By Lillie Williams, intern, Voiland College of Engineering and Architecture
No, they’re not telepathic and they don’t feel each other’s pain.
But, twin brothers Joseph and Mario Guerrero have the ideal roommate, greatest support system, and easiest video game partner: each other.
Mario, who studies mechanical engineering, and Joseph, a computer science major, became interested in science and technology at a young age, making numerous trips to the library and spending hours on the computer. Participation in the Museum of Flight’s Washington Aerospace Scholars program in high school inspired them to pursue science and technology in college.
“Visiting companies and talking to people who are part of the aerospace industry made it seem less like a fantasy and more of an attainable goal,” said Mario.
Even though they’re twin brothers, the rigorous program taught them valuable lessons in team work.
“If you’ve never experienced that level of collaboration, you just assume that your future in science will be like your high school classes—where you’re by yourself and relying on yourself,” said Mario.
“Seeing what motivated, young minds can do together in only a week’s time was inspiring,” added Joseph.
The brothers, originally from Snohomish, Washington, attended the University of Portland and briefly the University of Washington before transferring to WSU.
WSU offered more of a community-based feeling and big-time resources, Mario said.
Since arriving at WSU, the brothers have used their skills as members of WSU’s Cougs in Space and Amateur Radio clubs. Cougs in Space is a NASA-funded student project to build a small satellite, set to launch into space in 2019.
Joseph is president of the radio club and is helping with the communications system for the Cougs in Space satellite. Mario is the leader of Cougs in Space’s thermal team, working on modeling the space environment for the satellite.
Through this experience, the brothers are getting hands-on learning while they get the chance to make valuable industry connections – which are helping them grow and develop into professionals.

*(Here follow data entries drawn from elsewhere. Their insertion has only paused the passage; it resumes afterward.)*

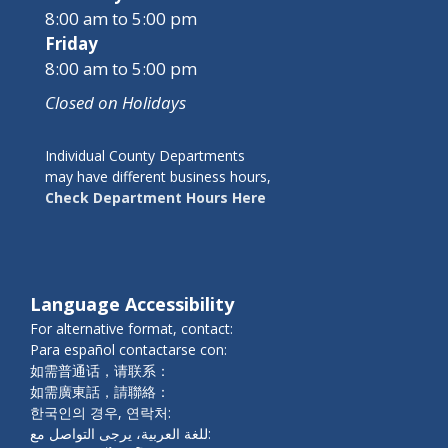
8:00 am to 5:00 pm
Friday
8:00 am to 5:00 pm
Closed on Holidays
Individual County Departments
may have different business hours,
Check Department Hours Here
Language Accessibility
For alternative format, contact:
Para español contactarse con:
如需普通话，请联系：
如需廣東話，請聯絡：
한국인의 경우, 연락처:
للغة العربية، يرجى التواصل مع: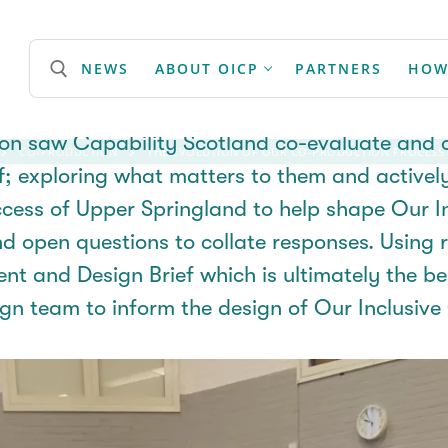
lution of our Co-Production
NEWS
ABOUT OICP
PARTNERS
HOW
on saw Capability Scotland co-evaluate and c
CO-PRODUCTION
THE EVOLUTION OF OUR CO-PRODUCTION PROCESS
Search for:
ff; exploring what matters to them and activel
ccess of Upper
Springland
to help shape Our I
d open questions to collate responses. Using 
ent and Design
Brief
which is
ultimately the
be
ign team to
inform
the design of Our Inclusiv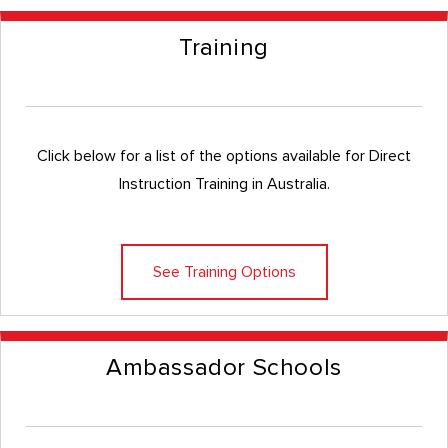
Training
Click below for a list of the options available for Direct
Instruction Training in Australia.
See Training Options
Ambassador Schools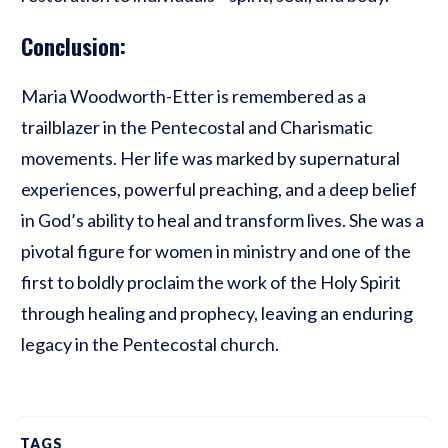
Conclusion:
Maria Woodworth-Etter is remembered as a
trailblazer in the Pentecostal and Charismatic
movements. Her life was marked by supernatural
experiences, powerful preaching, and a deep belief
in God’s ability to heal and transform lives. She was a
pivotal figure for women in ministry and one of the
first to boldly proclaim the work of the Holy Spirit
through healing and prophecy, leaving an enduring
legacy in the Pentecostal church.
TAGS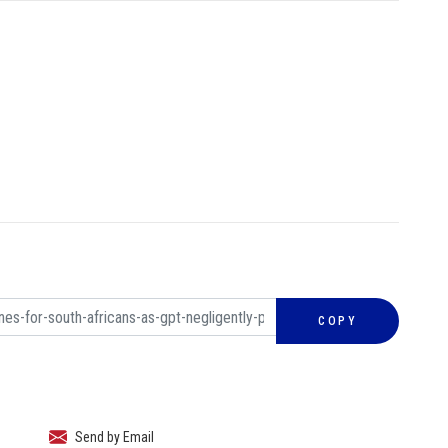
COPY
Send by Email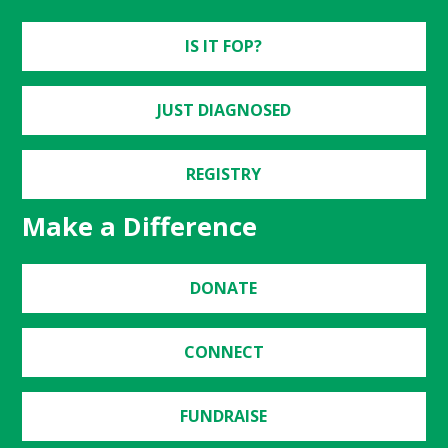
IS IT FOP?
JUST DIAGNOSED
REGISTRY
Make a Difference
DONATE
CONNECT
FUNDRAISE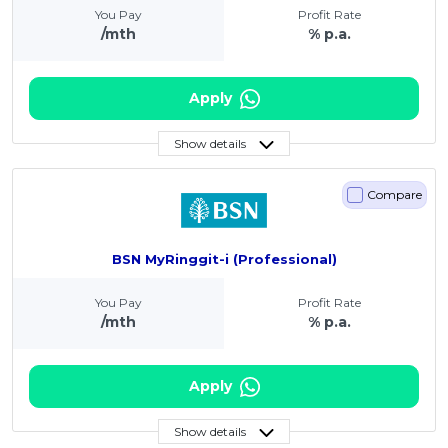
You Pay
Profit Rate
/mth
% p.a.
Apply
Show details
Compare
BSN MyRinggit-i (Professional)
You Pay
Profit Rate
/mth
% p.a.
Apply
Show details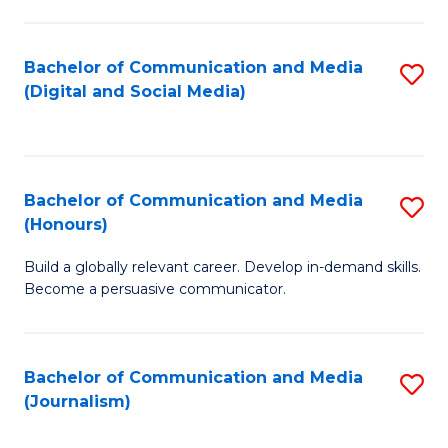
C
of
a
In
Bachelor of Communication and Media
S
M
S
(Digital and Social Media)
to
-
to
C
B
C
Fa
of
Fa
Bachelor of Communication and Media
S
L
(Honours)
B
to
Build a globally relevant career. Develop in-demand skills.
of
C
Become a persuasive communicator.
C
Fa
a
Bachelor of Communication and Media
S
M
(Journalism)
to
(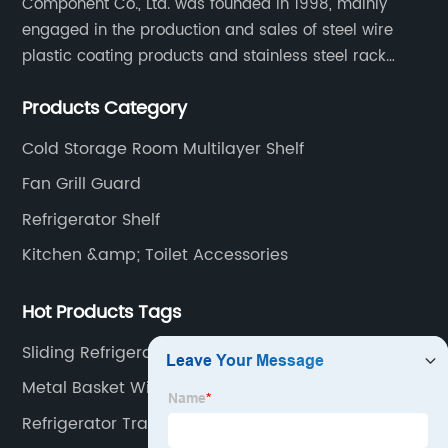
Component Co., Ltd. was founded in 1998, mainly
engaged in the production and sales of steel wire
plastic coating products and stainless steel rack
products, including refrigerator shelf , freezer basket,
Products Category
air conditioning fan net cover, dishwasher rack, etc.
Cold Storage Room Multilayer Shelf
Fan Grill Guard
Refrigerator Shelf
Kitchen &amp; Toilet Accessories
Hot Products Tags
Sliding Refrigerator Shelves
Metal Basket With Liner
Refrigerator Trays Bins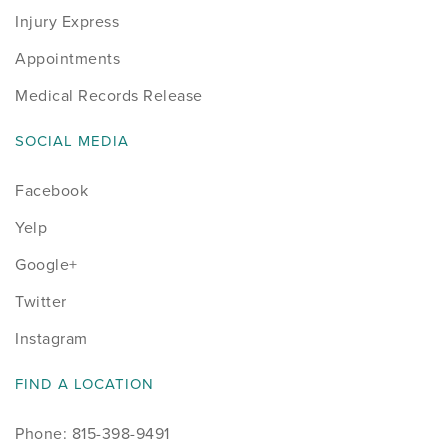
Injury Express
Appointments
Medical Records Release
SOCIAL MEDIA
Facebook
Yelp
Google+
Twitter
Instagram
FIND A LOCATION
Phone: 815-398-9491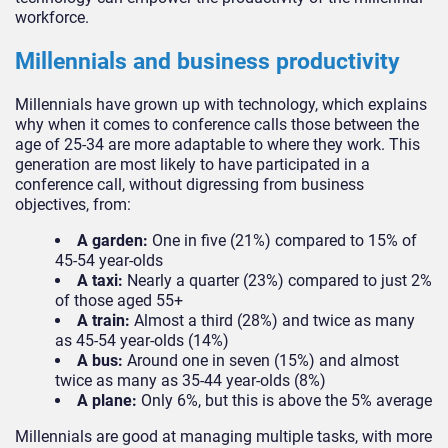
workforce.
Millennials and business productivity
Millennials have grown up with technology, which explains
why when it comes to conference calls those between the
age of 25-34 are more adaptable to where they work. This
generation are most likely to have participated in a
conference call, without digressing from business
objectives, from:
A garden:
One in five (21%) compared to 15% of
45-54 year-olds
A taxi:
Nearly a quarter (23%) compared to just 2%
of those aged 55+
A train:
Almost a third (28%) and twice as many
as 45-54 year-olds (14%)
A bus:
Around one in seven (15%) and almost
twice as many as 35-44 year-olds (8%)
A plane:
Only 6%, but this is above the 5% average
Millennials are good at managing multiple tasks, with more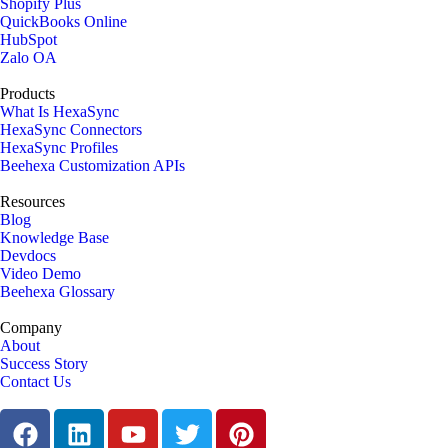
Shopify Plus
QuickBooks Online
HubSpot
Zalo OA
Products
What Is HexaSync
HexaSync Connectors
HexaSync Profiles
Beehexa Customization APIs
Resources
Blog
Knowledge Base
Devdocs
Video Demo
Beehexa Glossary
Company
About
Success Story
Contact Us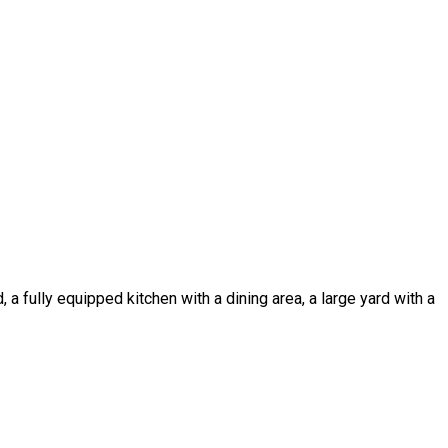
a fully equipped kitchen with a dining area, a large yard with a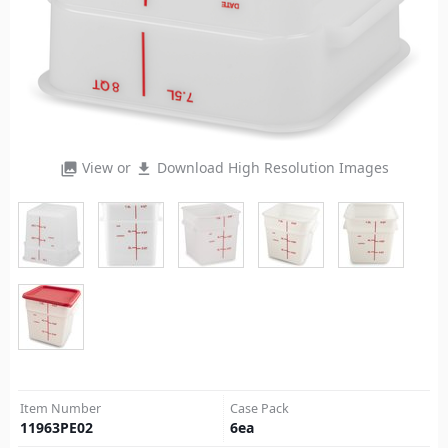
View or
Download High Resolution Images
photo_library
file_download
Item Number
Case Pack
11963PE02
6
ea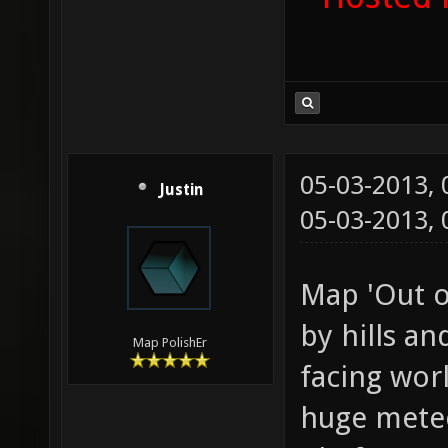
05-03-2013,
Justin
05-03-2013,
Map 'Out o
by hills an
Map PolishEr
facing wor
huge meteor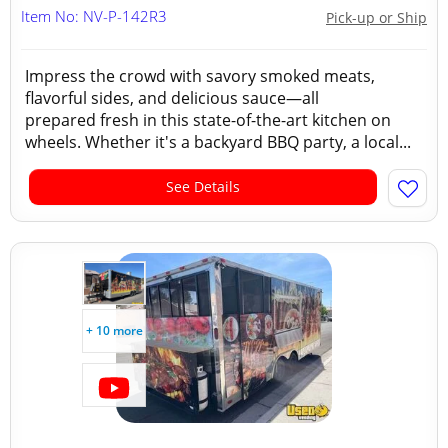
Item No: NV-P-142R3
Pick-up or Ship
Impress the crowd with savory smoked meats,
flavorful sides, and delicious sauce—all
prepared fresh in this state-of-the-art kitchen on
wheels. Whether it's a backyard BBQ party, a local...
See Details
+ 10 more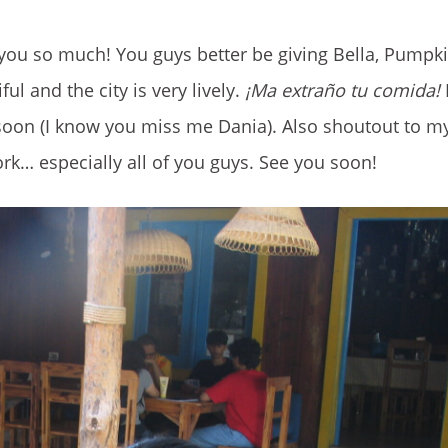
 you so much! You guys better be giving Bella, Pumpk
ul and the city is very lively.
¡Ma extraño tu comida!
I
 soon (I know you miss me Dania). Also shoutout to my
work… especially all of you guys. See you soon!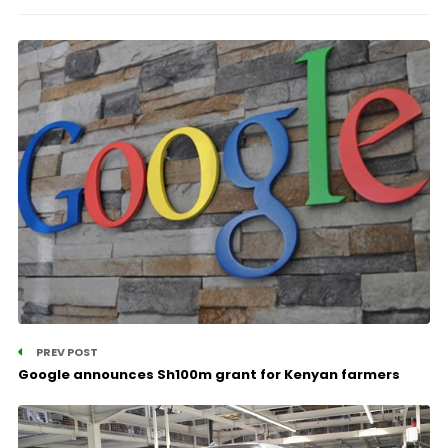
PREV POST
Google announces Sh100m grant for Kenyan farmers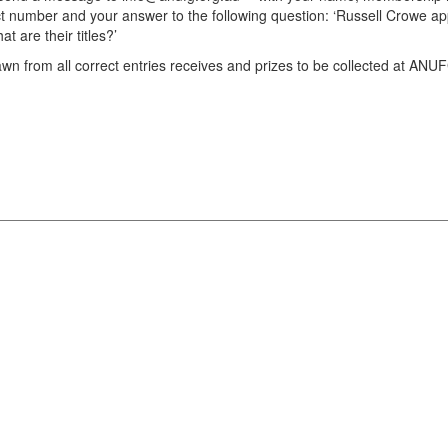
t number and your answer to the following question: ‘Russell Crowe ap
are their titles?’
awn from all correct entries receives and prizes to be collected at ANU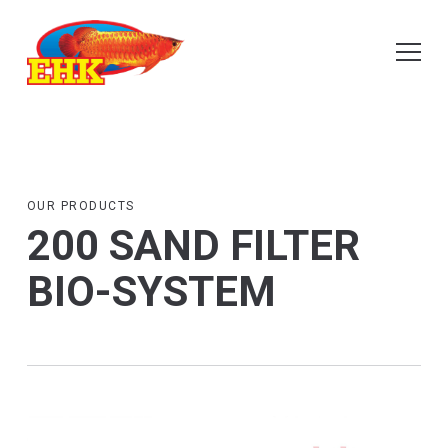
OUR PRODUCTS
200 SAND FILTER
BIO-SYSTEM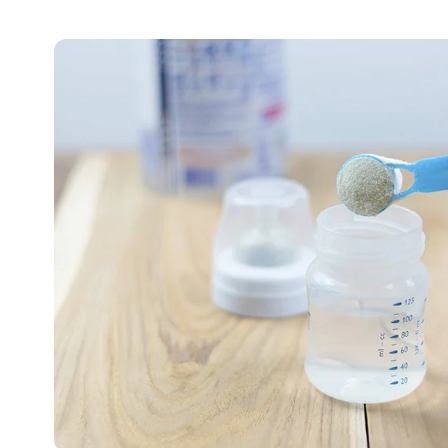
🥛
Clean
Nutrition
Starts
With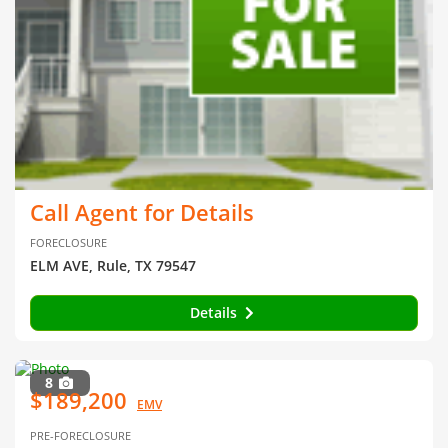
Call Agent for Details
FORECLOSURE
ELM AVE, Rule, TX 79547
Details
8
$189,200
EMV
PRE-FORECLOSURE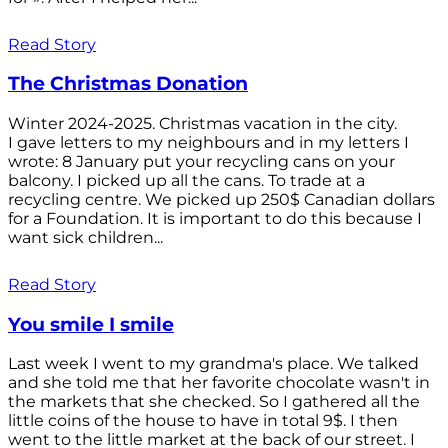
Read Story
The Christmas Donation
Winter 2024-2025. Christmas vacation in the city.
I gave letters to my neighbours and in my letters I
wrote: 8 January put your recycling cans on your
balcony. I picked up all the cans. To trade at a
recycling centre. We picked up 250$ Canadian dollars
for a Foundation. It is important to do this because I
want sick children...
Read Story
You smile I smile
Last week I went to my grandma's place. We talked
and she told me that her favorite chocolate wasn't in
the markets that she checked. So I gathered all the
little coins of the house to have in total 9$. I then
went to the little market at the back of our street. I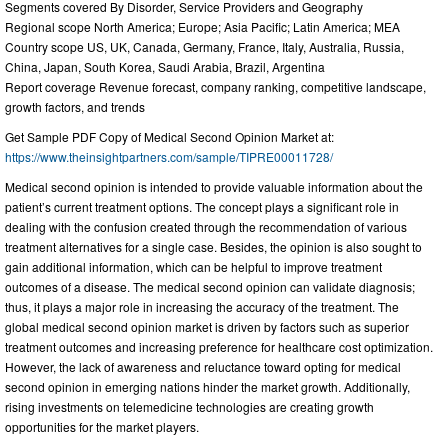
Segments covered By Disorder, Service Providers and Geography
Regional scope North America; Europe; Asia Pacific; Latin America; MEA
Country scope US, UK, Canada, Germany, France, Italy, Australia, Russia,
China, Japan, South Korea, Saudi Arabia, Brazil, Argentina
Report coverage Revenue forecast, company ranking, competitive landscape,
growth factors, and trends
Get Sample PDF Copy of Medical Second Opinion Market at:
https://www.theinsightpartners.com/sample/TIPRE00011728/
Medical second opinion is intended to provide valuable information about the
patient’s current treatment options. The concept plays a significant role in
dealing with the confusion created through the recommendation of various
treatment alternatives for a single case. Besides, the opinion is also sought to
gain additional information, which can be helpful to improve treatment
outcomes of a disease. The medical second opinion can validate diagnosis;
thus, it plays a major role in increasing the accuracy of the treatment. The
global medical second opinion market is driven by factors such as superior
treatment outcomes and increasing preference for healthcare cost optimization.
However, the lack of awareness and reluctance toward opting for medical
second opinion in emerging nations hinder the market growth. Additionally,
rising investments on telemedicine technologies are creating growth
opportunities for the market players.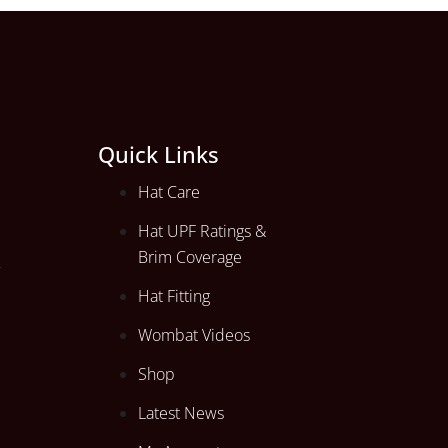
Quick Links
Hat Care
Hat UPF Ratings &
Brim Coverage
Hat Fitting
Wombat Videos
Shop
Latest News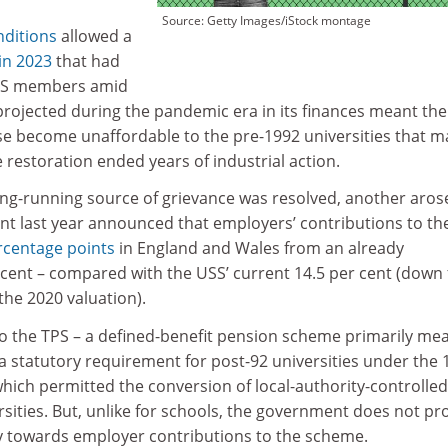
Source: Getty Images/iStock montage
nditions
allowed a
 in 2023
that had
SS members amid
rojected during the pandemic era in its finances meant the
 become unaffordable to the pre-1992 universities that m
restoration ended years of industrial action.
ong-running source of grievance was resolved, another aros
t last year announced that employers’ contributions to th
rcentage points
in England and Wales from an already
 cent – compared with the USS’ current 14.5 per cent (down
the 2020 valuation).
to the TPS – a defined-benefit pension scheme primarily me
 a statutory requirement for post-92 universities under the 
hich permitted the conversion of local-authority-controlled
rsities. But, unlike for schools, the government does not pr
y towards employer contributions to the scheme.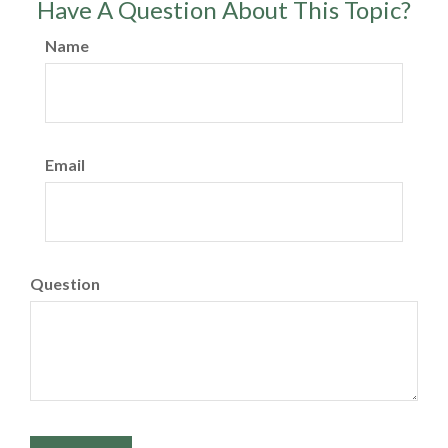
Have A Question About This Topic?
Name
Email
Question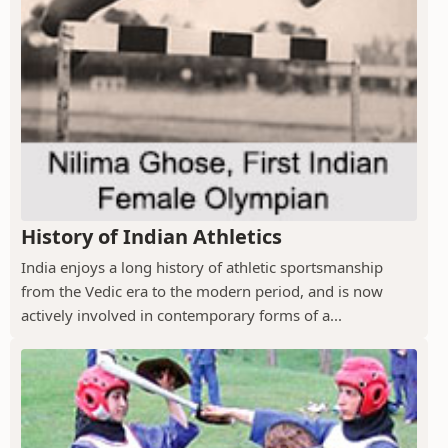
History of Indian Athletics
India enjoys a long history of athletic sportsmanship
from the Vedic era to the modern period, and is now
actively involved in contemporary forms of a...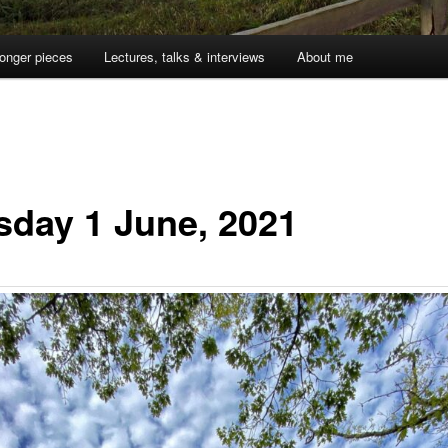
onger pieces
Lectures, talks & interviews
About me
sday 1 June, 2021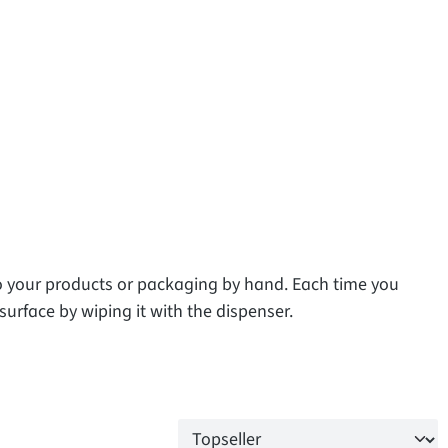
to your products or packaging by hand. Each time you
surface by wiping it with the dispenser.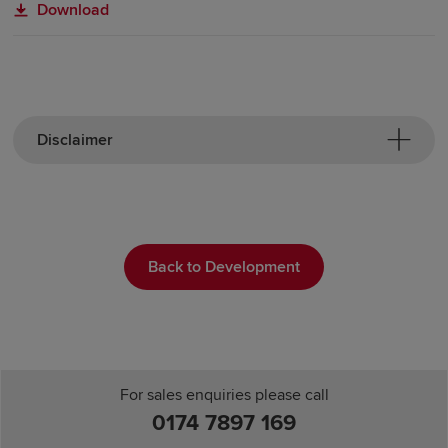
Download
Disclaimer
Back to Development
For sales enquiries please call
0174 7897 169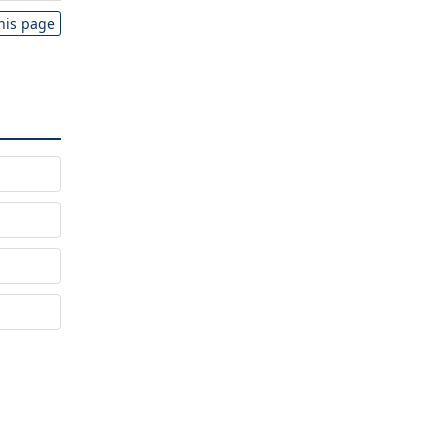
this page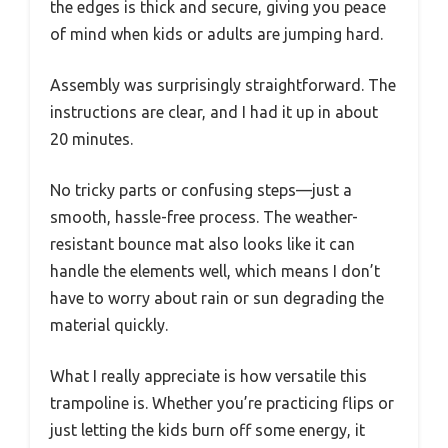
the edges is thick and secure, giving you peace
of mind when kids or adults are jumping hard.
Assembly was surprisingly straightforward. The
instructions are clear, and I had it up in about
20 minutes.
No tricky parts or confusing steps—just a
smooth, hassle-free process. The weather-
resistant bounce mat also looks like it can
handle the elements well, which means I don’t
have to worry about rain or sun degrading the
material quickly.
What I really appreciate is how versatile this
trampoline is. Whether you’re practicing flips or
just letting the kids burn off some energy, it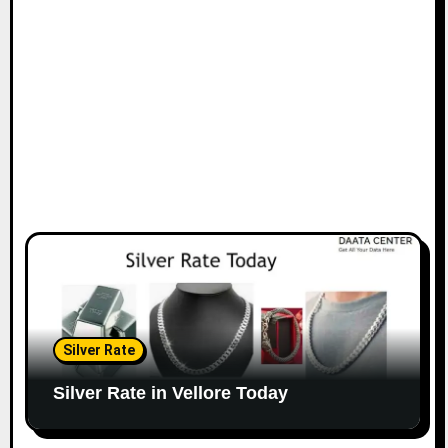
Silver Rate
Silver Rate in Vellore Today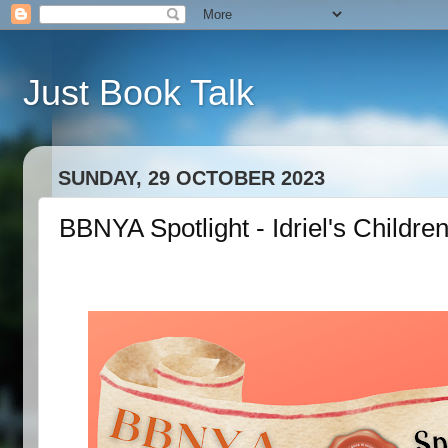
Just Book Talk
SUNDAY, 29 OCTOBER 2023
BBNYA Spotlight - Idriel's Child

The twins explain that Cougs in Space emulates a business in a club structure, helping with fundamental relationships as well.
“As we talk to everyone, from recent graduates to people who are embedded in real research,” said Joseph, “we’re learning so much and gaining real-world experience.”
“College club experiences are able to help with the future and are a lot more real than what you see in a college brochure,” said Mario.